(Stored data entries)

※ ※ ※

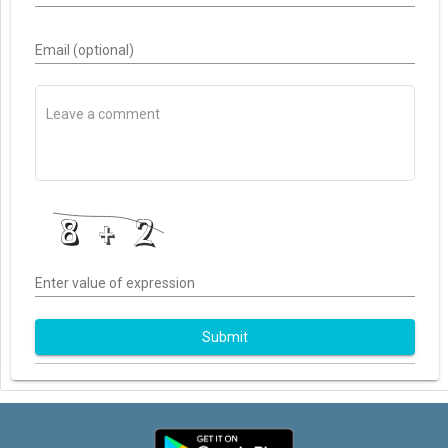
Email (optional)
Enter value of expression
Submit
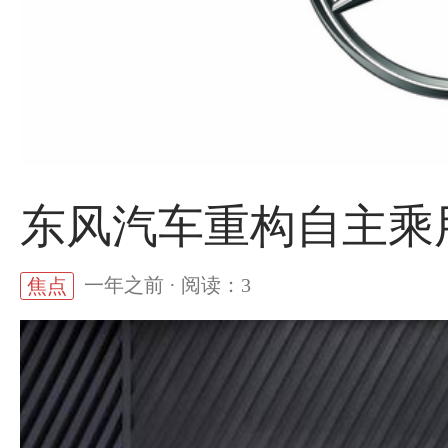
东风汽车重构自主乘
一年之前 · 阅读：3
焦点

※ ※ ※

[Work task]:
Omitting the images, output each record precisely as written.

[Solution to the problem]:
Email (optional)
Enter value of expression
Submit
东风汽车重构自主乘
一年之前 · 阅读：3
焦点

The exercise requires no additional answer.